The adapter plate is placed on the sound guide and the neck is ground flat with circular movements (⇒ dust mask).

Finally, two recordings of the Scan-Speak D2604 / 833000 or 830000 & the Peerless XT25TG30-04 with waveguide

Disclaimer

You do the conversion on your own responsibility! I accept no liability. Possibly. you lose your warranty claims during the conversion.

I made a lot of changes and nothing ever happened. I think the instructions are pretty "foolproof" 🙂

The plans of the adapter plate are the intellectual property of Heissmann-Acoustics.de, Alexander Heißmann. Any transfer requires my express consent.

... you can get a coffee from 1 € 😉

Test Peerless / Tymphany XT25TG-30 / 04 (XT-300 / K4) at the waveguide WG-300 / PCT-300 4 Ω ring emitter with waveguide

Datasheet © www.heissmann-acoustics.de
Measurements in 20x40cm baffle, 10mm rounded, in 70cm distance at 2,83V. Level scaled to 1m.
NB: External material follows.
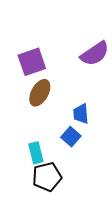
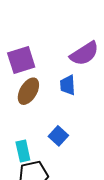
blue trapezoid: (81, 114) -> (68, 85), moved

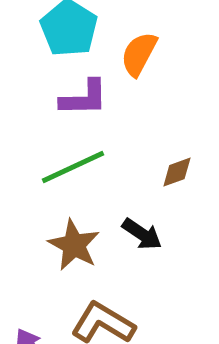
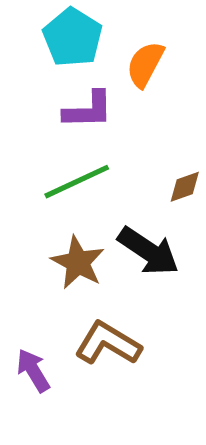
black arrow: (142, 234) -> (148, 251), size x1.5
The Waveguide was milled with a CNC adapter plate  mounted on the tweeter.

XT25TG30_04_WG

XT25TG-30 / 04 Sound pressure at angles

Vifa XT-300 (XT25TG-30 / 04) WG300 Sound pressure at angles

System-related exaggeration in the frequency band of 1-7 kHz. Due to its symmetry, this can be easily equalized with the crossover. It is the purpose of a sound guide to act as an acoustic amplifier. The Vifa XT-300 (XT25TG-30/04) is an excellent match for the waveguide. Extremely even bundling without any disturbances worth mentioning. Due to the large dome (30mm voice coil), a slightly stronger directivity from 8kHz. Recommendation: plan a slight increase> 8kHz in the high frequency on axis.

XT25TG-30 / 04 Sound pressure standardized at angles to 0 °

Vifa XT-300 (XT25TG-30 / 04) WG300 Sound pressure normalized at angles

Vifa XT-300 (XT25TG-30 / 04) WG300 Sound pressure normalized at angles

Here, the frequency response was linearized on axis. The 2. Picture (sonogram) clearly shows the excellent uniform straightening behavior of the combination of XT-300 and the waveguide.

XT25TG-30 / 04 decay behavior

Vifa XT-300 at Waveguide WG-300 decay behavior

Minimal delayed decay by 2kHz. Otherwise perfectly.

XT25TG-30 / 04 harmonic distortions

Vifa XT-300 at the waveguide WG-300 harmonic distortion

As expected, the distortion decreases compared to the variant without waveguide. The XT-300 already showed very good distortion even without waveguide, but with a significant increase of K2 under 3kHz. With Waveguide the effect is also present but attenuated by about 5dB. In sum, very low distortion. Even with 100dB, everything from 2kHz remains below 1%. K3 moves at the measurable limit.

Rating


Frequency response / directional behavior:4.5 5 out of stars
Range:5 5 out of stars
Power handling:5 5 out of stars
Constance / Without Rating /:0 5 out of stars
Haptics:4 5 out of stars
Price-performance:5 5 out of stars

Summary


The Peerless XT25TG-30/04 and the Waveguide WG-300 are a very attractive combination for extremely level-stable installations, for example in the home theater. Can be used from 1,5 kHz. I think I'll test it out in Cinetor.